Vaibhav is right. You can experiment with the different morphological transforms to extract or group pixels into different shapes, lines, etc. For example, the approach can be the following:

  1. Start from the Dilation to convert the text into the solid spots.
  2. Then apply the findContours function as a next step to find text bounding boxes.
  3. After having the text bounding boxes it is possible to apply some heuristics algorithm to cluster the text boxes into groups by their coordinates. This way you can find a groups of text areas aligned into rows and columns.
  4. Then you can apply sorting by x and y coordinates and/or some analysis to the groups to try to find if the grouped text boxes can form a table.

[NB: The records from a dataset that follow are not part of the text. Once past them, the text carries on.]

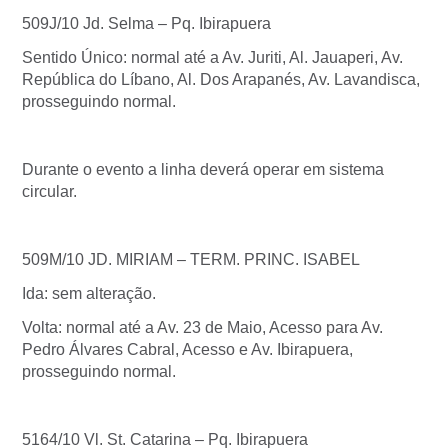
509J/10 Jd. Selma – Pq. Ibirapuera
Sentido Único: normal até a Av. Juriti, Al. Jauaperi, Av.
República do Líbano, Al. Dos Arapanés, Av. Lavandisca,
prosseguindo normal.
Durante o evento a linha deverá operar em sistema
circular.
509M/10 JD. MIRIAM – TERM. PRINC. ISABEL
Ida: sem alteração.
Volta: normal até a Av. 23 de Maio, Acesso para Av.
Pedro Álvares Cabral, Acesso e Av. Ibirapuera,
prosseguindo normal.
5164/10 Vl. St. Catarina – Pq. Ibirapuera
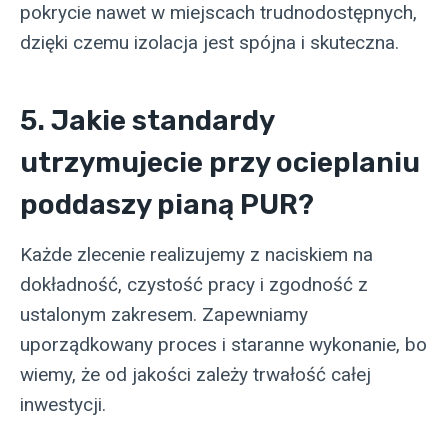
pokrycie nawet w miejscach trudnodostępnych,
dzięki czemu izolacja jest spójna i skuteczna.
5. Jakie standardy
utrzymujecie przy ocieplaniu
poddaszy pianą PUR?
Każde zlecenie realizujemy z naciskiem na
dokładność, czystość pracy i zgodność z
ustalonym zakresem. Zapewniamy
uporządkowany proces i staranne wykonanie, bo
wiemy, że od jakości zależy trwałość całej
inwestycji.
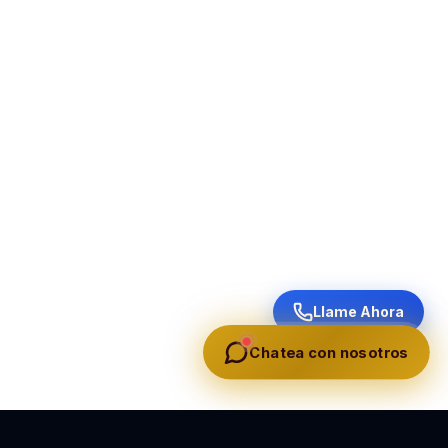
Llame Ahora
Chatea con nosotros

I wrote a small sample illustrating the idea. I hope the code is self explanatory. I've put some comments there too.

import os
import cv2
import imutils

# This only works if there's only one table on a page
# Important parameters:
#  - morph_size
#  - min_text_height_limit
#  - max_text_height_limit
#  - cell_threshold
#  - min_columns


def pre_process_image(img, save_in_file, morph_size=(8, 8)):

    # get rid of the color
    pre = cv2.cvtColor(img, cv2.COLOR_BGR2GRAY)
    # Otsu threshold
    pre = cv2.threshold(pre, 250, 255, cv2.THRESH_BINARY | cv2.THRESH_OTSU)[1]
    # dilate the text to make it solid spot
    cpy = pre.copy()
    struct = cv2.getStructuringElement(cv2.MORPH_RECT, morph_size)
    cpy = cv2.dilate(~cpy, struct, anchor=(-1, -1), iterations=1)
    pre = ~cpy

    if save_in_file is not None:
        cv2.imwrite(save_in_file, pre)
    return pre


def find_text_boxes(pre, min_text_height_limit=6, max_text_height_limit=40):
    # Looking for the text spots contours
    # OpenCV 3
    # img, contours, hierarchy = cv2.findContours(pre, cv2.RETR_LIST, cv2.CHAIN_APPROX_SIMPLE)
    # OpenCV 4
    contours, hierarchy = cv2.findContours(pre, cv2.RETR_LIST, cv2.CHAIN_APPROX_SIMPLE)

    # Getting the texts bounding boxes based on the text size assumptions
    boxes = []
    for contour in contours:
        box = cv2.boundingRect(contour)
        h = box[3]

        if min_text_height_limit < h < max_text_height_limit:
            boxes.append(box)

    return boxes


def find_table_in_boxes(boxes, cell_threshold=10, min_columns=2):
    rows = {}
    cols = {}

    # Clustering the bounding boxes by their positions
    for box in boxes:
        (x, y, w, h) = box
        col_key = x // cell_threshold
        row_key = y // cell_threshold
        cols[row_key] = [box] if col_key not in cols else cols[col_key] + [box]
        rows[row_key] = [box] if row_key not in rows else rows[row_key] + [box]

    # Filtering out the clusters having less than 2 cols
    table_cells = list(filter(lambda r: len(r) >= min_columns, rows.values()))
    # Sorting the row cells by x coord
    table_cells = [list(sorted(tb)) for tb in table_cells]
    # Sorting rows by the y coord
    table_cells = list(sorted(table_cells, key=lambda r: r[0][1]))

    return table_cells


def build_lines(table_cells):
    if table_cells is None or len(table_cells) <= 0:
        return [], []

    max_last_col_width_row = max(table_cells, key=lambda b: b[-1][2])
    max_x = max_last_col_width_row[-1][0] + max_last_col_width_row[-1][2]

    max_last_row_height_box = max(table_cells[-1], key=lambda b: b[3])
    max_y = max_last_row_height_box[1] + max_last_row_height_box[3]

    hor_lines = []
    ver_lines = []

    for box in table_cells:
        x = box[0][0]
        y = box[0][1]
        hor_lines.append((x, y, max_x, y))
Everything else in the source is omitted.